LETTER TO THE EDITOR
& SHORT NEWS ITEM

The Old Boys’ Reunion
To the Editor of the Perth Courier.
           SIR, — Years ago Perth was known as a fossil town that existed simply by reason of county officials, lawyers “and sich.” A certain Boniface of Carleton Place whose tongue was hung in the middle (he was Irish) once jeered at the writer, that “if you took money lending, money saving and gossip out of Perth there would be nothing left but the cow pastures known as the streets.”
           The unwonted energy displayed years ago in efforts to secure the Toronto and Ottawa Railway, now the C.P.R., was delightfully satirized by the Herald, which went on to say (in effect) that success having perched on Perth’s banners, Perthites were now projecting a railway to the sun to get heat and power. Such a vast undertaking, the Herald observed, would require an army of men to carry it through. But Perth was equal to the occasion for had they not considered this, and laid out a branch line to the moon to get green cheese.
           Lest the supply of this comestible should fail, with commendable energy and forethought several other branch lines were to be built into the Milky Way to get the necessary supply of lacteal fluid to keep up the supply of cheese. For all of which people will know that the then editor of the Herald was both clever and possessed of an abounding sense of humor. Had he lived till now he would have added to the foregoing gem, an allegation that the “understandings” of Perthites must grow, as they had now secured a boot and shoe factory.
           With electric light, a water system, and a lot of manufacturing concerns, and the great and majestic Tay canal on whose waters may soon be seen the Kaiser Wilhelm, what else could follow but an “Old Boys’ Reunion?” The vim with which this is being pushed is indicative of stores of energy developed through heat and power derived from the sun, and joking apart, is worthy of great praise. If all the favors to be showered on Old Boys materialize, Perth will be advertised to the four corners of the world as not only an up-to-date town, but in the van of progress. More, will the visitors not escant upon the beauties of the classic Tay, which winds through the town like the letter “S”, whose long vistas painted in emerald hues by nature are lovely as the bowers of paradise to youth and beauty, for are they not the food of love? Then within easy hail are scores of lakes, almost unknown in the past, whose loveliness I leave to the pens of visitors with greater imagination and ability than mine to paint.
           It makes me sigh when I think of the pickerel we used to catch at the junction of the north and south branches off the Long Bridge. Billy Likely knocked us all cold when he yanked in a whale of a pickerel that weighed nearly seventeen pounds. The fish was landed on the old McFarlane foundry wharf at the east end of the “Long Bridge.” Billy is to the fore yet, I believe, in Cleveland, Ohio, and can vouch that “that is not another fish story.” With this long, drawn out introduction comes an “alas,” for alas! I may find myself unable to take in the reunion. As a “veteran” of ’66 and ’70 I have a 100-acre lot, which has been located for me somewhere near Lake Abitibbi, which I wish to see with an eye to business. Cold storage is all the go, and it can be furnished up there at certain seasons cheap, so let all of your readers in want of that consideratum apply to the writer.
           However, if I cannot attend I am willing to help give the reunion a boost, so would suggest that all the local benevolent societies make it a point to have special meetings when the show is on. They can thus meet not only as “old boys” but as brothers.
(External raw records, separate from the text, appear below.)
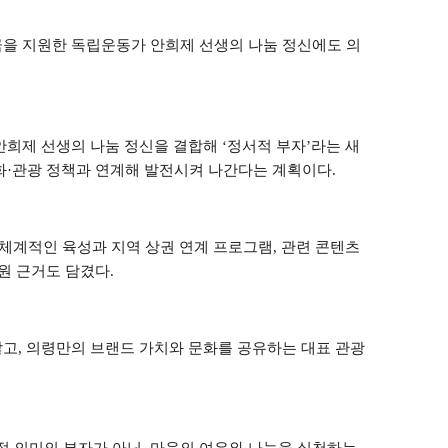
을 지원한 독립운동가 안희제 선생의 나눔 정신에도 의
 안희제 선생의 나눔 정신을 결합해
‘
정서적 부자
’
라는 새
화
·
관광 정책과 연계해 발전시켜 나간다는 계획이다
.
 체계적인 육성과 지역 상권 연계 프로그램
,
관련 콘텐츠
원 근거도 담겼다
.
않고
,
의령만의 브랜드 가치와 문화를 공유하는 대표 관광
적 의미의 부자가 아닌
,
마음의 여유와 나눔을 실천하는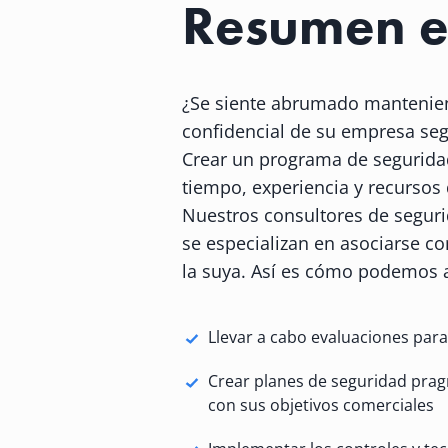
Resumen e
¿Se siente abrumado mantenie
confidencial de su empresa se
Crear un programa de seguridad
tiempo, experiencia y recursos
Nuestros consultores de seguri
se especializan en asociarse c
la suya. Así es cómo podemos 
Llevar a cabo evaluaciones para 
Crear planes de seguridad prag
con sus objetivos comerciales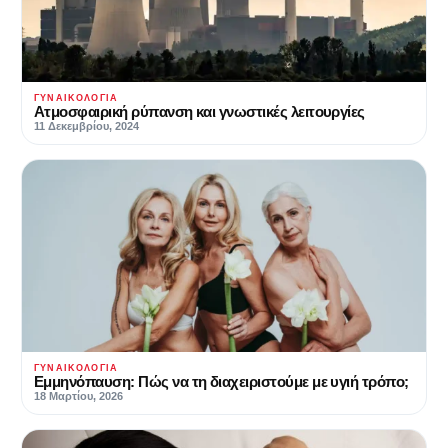
ΓΥΝΑΙΚΟΛΟΓΊΑ
Aτμοσφαιρική ρύπανση και γνωστικές λειτουργίες
11 Δεκεμβρίου, 2024
ΓΥΝΑΙΚΟΛΟΓΊΑ
Εμμηνόπαυση: Πώς να τη διαχειριστούμε με υγιή τρόπο;
18 Μαρτίου, 2026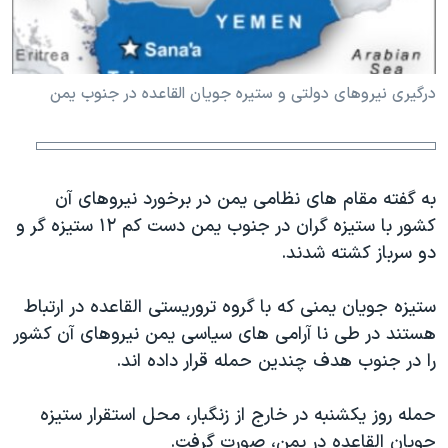
دنبال کنید
مستندها
فرهنگ و زندگی
حقوق شهروندی
انتخابات ریاست جمهوری آمریکا ۲۰۲۴
درگيری نيروهای دولتی و ستيره جويان القاعده در جنوب يمن
اقتصادی
حمله جمهوری اسلامی به اسرائیل
رمز مهسا
علم و فناوری
زبانهای مختلف
اسرائیل در جنگ
ورزش زنان در ایران
به گفته مقام های نظامی يمن در برخورد نيروهای آن
گالری عکس
اعتراضات زن، زندگی، آزادی
کشور با ستيزه گران در جنوب يمن دست کم ۱۲ ستيزه گر و
آرشیو پخش زنده
مجموعه مستندهای دادخواهی
دو سرباز کشته شدند.
تریبونال مردمی آبان ۹۸
ستيزه جویان يمنی که با گروه تروريستی القاعده در ارتباط
دادگاه حمید نوری
هستند در طی نا آرامی های سياسی يمن نيروهای آن کشور
چهل سال گروگان‌گیری
را در جنوب هدف چندين حمله قرار داده اند.
قانون شفافیت دارائی کادر رهبری ایران
حمله روز يکشنبه در خارج از زنگبار، محل استقرار ستيزه
اعتراضات مردمی آبان ۹۸
جویان القاعده در يمن، صورت گرفت.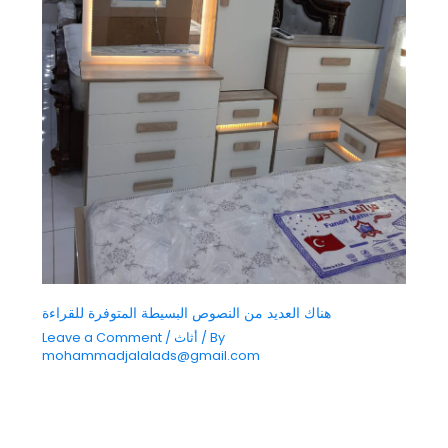
هناك العديد من النصوص البسيطة المتوفرة للقراءة
/ By
أثاث
/
Leave a Comment
mohammadjalalads@gmail.com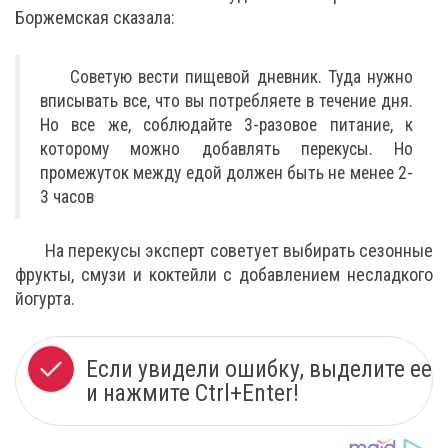
Боржемская сказала:
Советую вести пищевой дневник. Туда нужно
вписывать все, что вы потребляете в течение дня.
Но все же, соблюдайте 3-разовое питание, к
которому можно добавлять перекусы. Но
промежуток между едой должен быть не менее 2-
3 часов
На перекусы эксперт советует выбирать сезонные
фрукты, смузи и коктейли с добавлением несладкого
йогурта.
Если увидели ошибку, выделите ее
и нажмите Ctrl+Enter!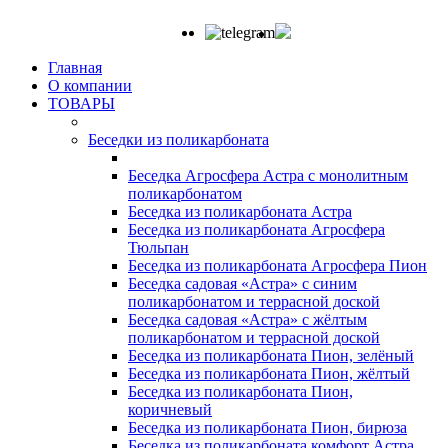
Главная
О компании
ТОВАРЫ
Беседки из поликарбоната
Беседка Агросфера Астра с монолитным
поликарбонатом
Беседка из поликарбоната Астра
Беседка из поликарбоната Агросфера
Тюльпан
Беседка из поликарбоната Агросфера Пион
Беседка садовая «Астра» с синим
поликарбонатом и террасной доской
Беседка садовая «Астра» с жёлтым
поликарбонатом и террасной доской
Беседка из поликарбоната Пион, зелёный
Беседка из поликарбоната Пион, жёлтый
Беседка из поликарбоната Пион,
коричневый
Беседка из поликарбоната Пион, бирюза
Беседка из поликарбоната комфорт Астра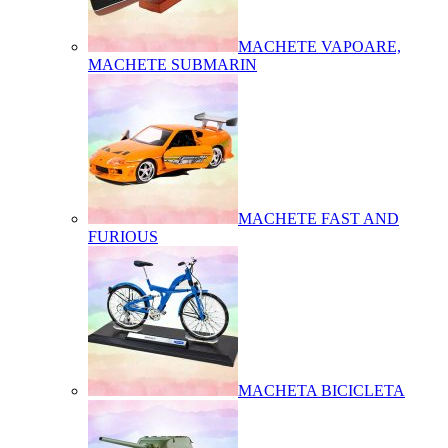
MACHETE VAPOARE,
MACHETE SUBMARIN
MACHETE FAST AND
FURIOUS
MACHETA BICICLETA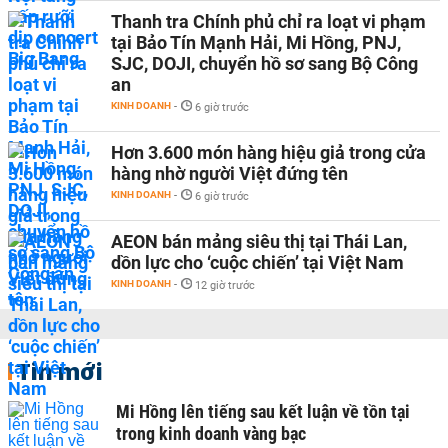
Thanh tra Chính phủ chỉ ra loạt vi phạm
tại Bảo Tín Mạnh Hải, Mi Hồng, PNJ,
SJC, DOJI, chuyển hồ sơ sang Bộ Công
an
KINH DOANH
-
6 giờ trước
Hơn 3.600 món hàng hiệu giả trong cửa
hàng nhờ người Việt đứng tên
KINH DOANH
-
6 giờ trước
AEON bán mảng siêu thị tại Thái Lan,
dồn lực cho ‘cuộc chiến’ tại Việt Nam
KINH DOANH
-
12 giờ trước
Tin mới
Mi Hồng lên tiếng sau kết luận về tồn tại
trong kinh doanh vàng bạc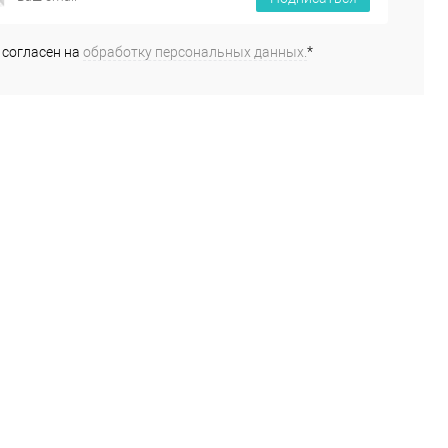
 согласен на
обработку персональных данных.
*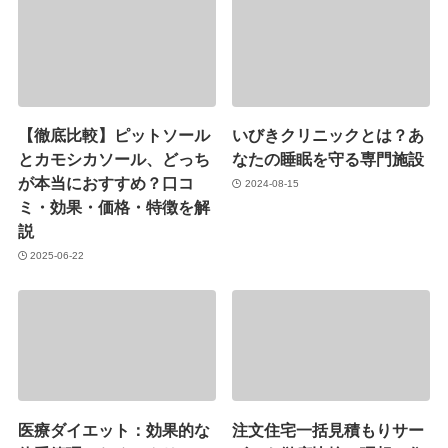
【徹底比較】ピットソール
いびきクリニックとは？あ
とカモシカソール、どっち
なたの睡眠を守る専門施設
が本当におすすめ？口コ
2024-08-15
ミ・効果・価格・特徴を解
説
2025-06-22
医療ダイエット：効果的な
注文住宅一括見積もりサー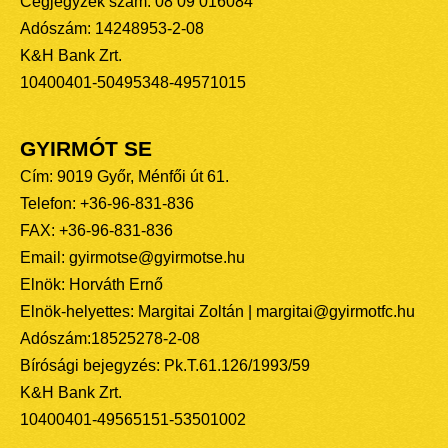
Cégjegyzék szám: 08 09 016084
Adószám: 14248953-2-08
K&H Bank Zrt.
10400401-50495348-49571015
GYIRMÓT SE
Cím: 9019 Győr, Ménfői út 61.
Telefon: +36-96-831-836
FAX: +36-96-831-836
Email: gyirmotse@gyirmotse.hu
Elnök: Horváth Ernő
Elnök-helyettes: Margitai Zoltán | margitai@gyirmotfc.hu
Adószám:18525278-2-08
Bírósági bejegyzés: Pk.T.61.126/1993/59
K&H Bank Zrt.
10400401-49565151-53501002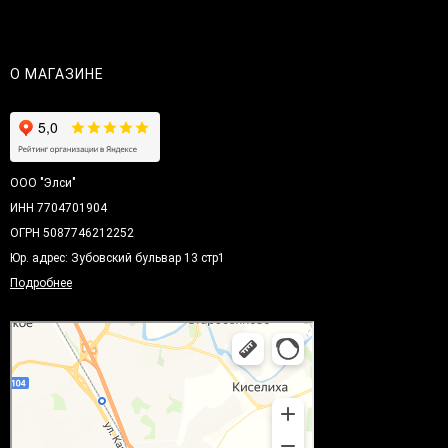
О МАГАЗИНЕ
ООО "Элси"
ИНН 7704701904
ОГРН 5087746212252
Юр. адрес: Зубовский бульвар 13 стр1
Подробнее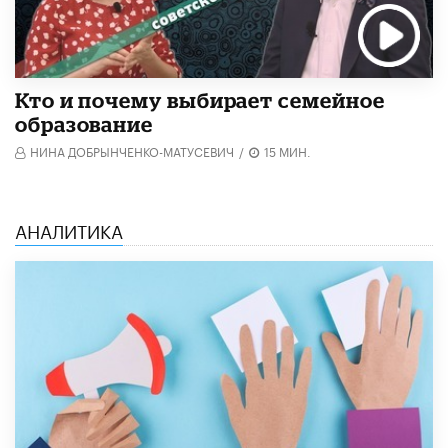
Кто и почему выбирает семейное
образование
НИНА ДОБРЫНЧЕНКО-МАТУСЕВИЧ
/
15 МИН.
АНАЛИТИКА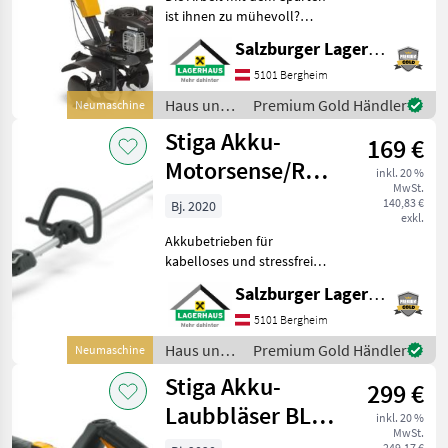
ist ihnen zu mühevoll?
Motorhacken ersetzen den
Salzburger Lagerhaus-Technik
Spaten, die geschärften und
gebogenen Hackmesser
5101 Bergheim
schneiden in den festen
Haus und
Premium Gold Händler
Neumaschine
Boden, die nachfo
Garten /
Stiga Akku-
169 €
Stiga
Motorsense/Rasentrimmer
inkl. 20 %
MwSt.
BC 500e
140,83 €
Bj. 2020
exkl.
Akkubetrieben für
kabelloses und stressfreies
Arbeiten Der „Tap&Go“-
Salzburger Lagerhaus-Technik
Trimmerkopf ermöglicht
ein schnelles und einfaches
5101 Bergheim
Nachführen des Mähfadens
Haus und
Premium Gold Händler
Neumaschine
Einstellbarer Griff
Garten /
Stiga Akku-
299 €
Stiga
Laubbläser BL
inkl. 20 %
MwSt.
900 E
249,17 €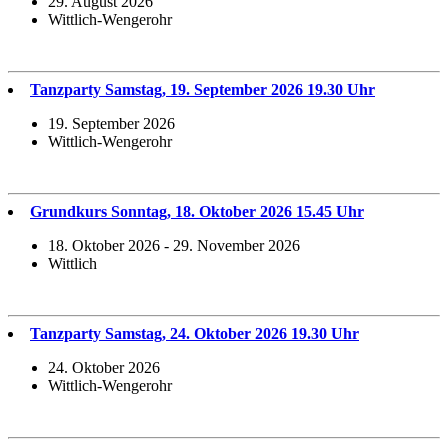
29. August 2026
Wittlich-Wengerohr
Tanzparty Samstag, 19. September 2026 19.30 Uhr
19. September 2026
Wittlich-Wengerohr
Grundkurs Sonntag, 18. Oktober 2026 15.45 Uhr
18. Oktober 2026 - 29. November 2026
Wittlich
Tanzparty Samstag, 24. Oktober 2026 19.30 Uhr
24. Oktober 2026
Wittlich-Wengerohr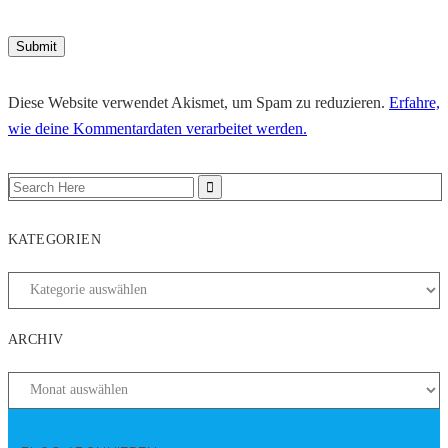
Diese Website verwendet Akismet, um Spam zu reduzieren.
Erfahre,
wie deine Kommentardaten verarbeitet werden.
KATEGORIEN
ARCHIV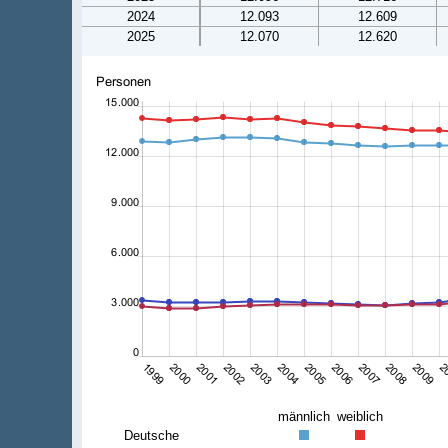
2024
12.093
12.609
2025
12.070
12.620
männlich
weiblich
Deutsche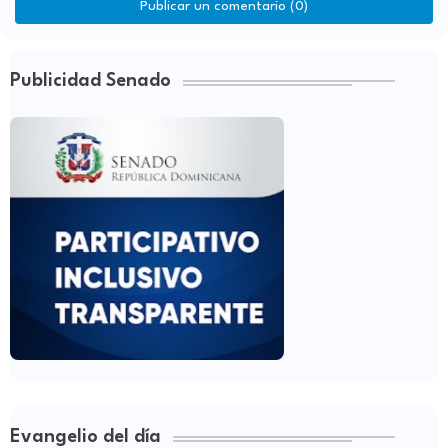
Publicar un comentario (0)
Publicidad Senado
Evangelio del día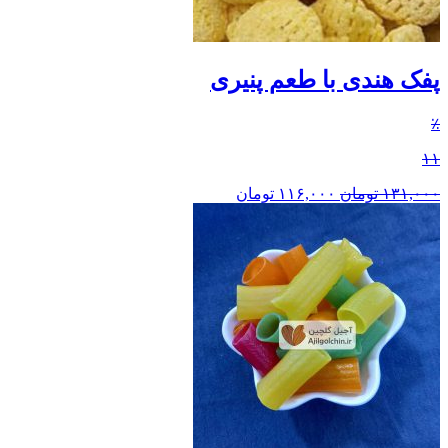
پفک هندی با طعم پنیری
٪
۱۱
۱۳۱,۰۰۰
تومان
۱۱۶,۰۰۰
تومان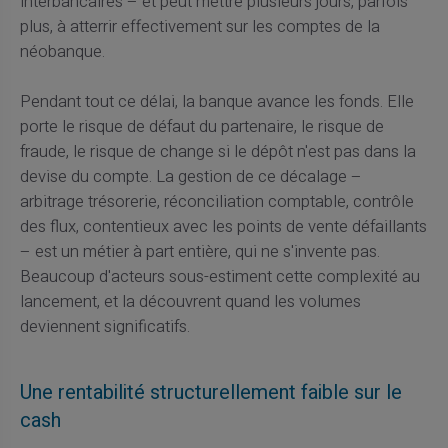
interbancaires – et peut mettre plusieurs jours, parfois
plus, à atterrir effectivement sur les comptes de la
néobanque.
Pendant tout ce délai, la banque avance les fonds. Elle
porte le risque de défaut du partenaire, le risque de
fraude, le risque de change si le dépôt n'est pas dans la
devise du compte. La gestion de ce décalage –
arbitrage trésorerie, réconciliation comptable, contrôle
des flux, contentieux avec les points de vente défaillants
– est un métier à part entière, qui ne s'invente pas.
Beaucoup d'acteurs sous-estiment cette complexité au
lancement, et la découvrent quand les volumes
deviennent significatifs.
Une rentabilité structurellement faible sur le
cash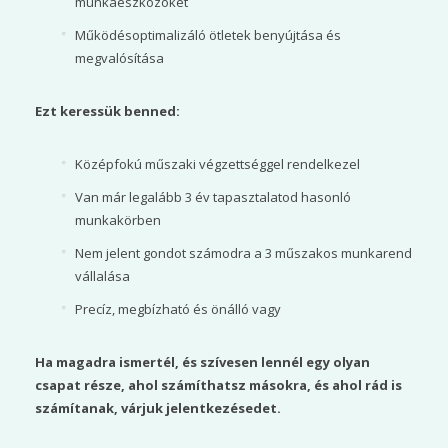
munkaeszközöket
Működésoptimalizáló ötletek benyújtása és
megvalósítása
Ezt keressük benned:
Középfokú műszaki végzettséggel rendelkezel
Van már legalább 3 év tapasztalatod hasonló
munkakörben
Nem jelent gondot számodra a 3 műszakos munkarend
vállalása
Precíz, megbízható és önálló vagy
Ha magadra ismertél, és szívesen lennél egy olyan
csapat része, ahol számíthatsz másokra, és ahol rád is
számítanak, várjuk jelentkezésedet.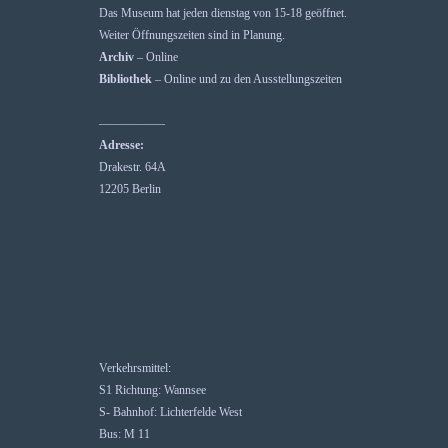
Das Museum hat jeden dienstag von 15-18 geöffnet.
Weiter Öffnungszeiten sind in Planung.
Archiv
– Online
Bibliothek
– Online und zu den Ausstellungszeiten
—————–
Adresse:
Drakestr. 64A
12205 Berlin
Verkehrsmittel:
S1 Richtung: Wannsee
S- Bahnhof: Lichterfelde West
Bus: M 11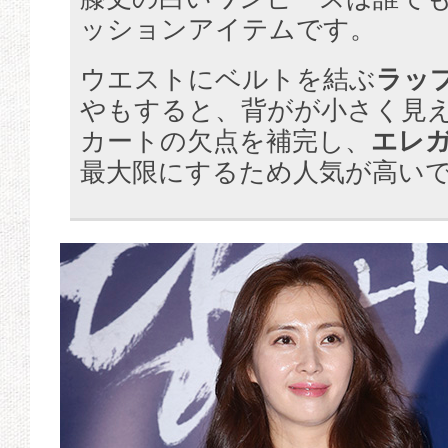
ッションアイテムです。
ウエストにベルトを結ぶ
ラッ
やもすると、背がが小さく見
カートの欠点を補完し、
エレ
最大限にするため人気が高い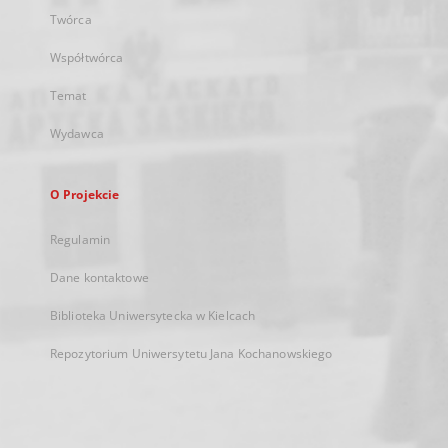
Twórca
Współtwórca
Temat
Wydawca
O Projekcie
Regulamin
Dane kontaktowe
Biblioteka Uniwersytecka w Kielcach
Repozytorium Uniwersytetu Jana Kochanowskiego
All points of interest, such as the exact spot where was fought the fatal duel in which Robinson Lyons was killed and his grave; Otty Lake, which is being immortalized in verse by your local bard; the phosphate, plumbago and mica mines, and the many other places that the older residents may know of and recollect of historic interest, and what of old military relics?
Yours, etc.
J.W.D.
An “Old Boy.”
Shelburne, April 25th, 1905.

[Ed. Note: – the above would seem to have been written by Maj. John W. Douglas.]

Murder Not Established. 
          “Found dead” was the verdict of the coroner’s inquest in connection with the finding of a body of an infant secreted under a sidewalk in Brockville. The evidence furnished no clue by which the affair could be cleared up. The medical testimony did not go far enough to establish the crime of murder, but there was no doubt whatever that the offense of concealment of birth had been committed. The fact was established that the child lived after birth, but there were no marks of violence on the body. It had died from neglect.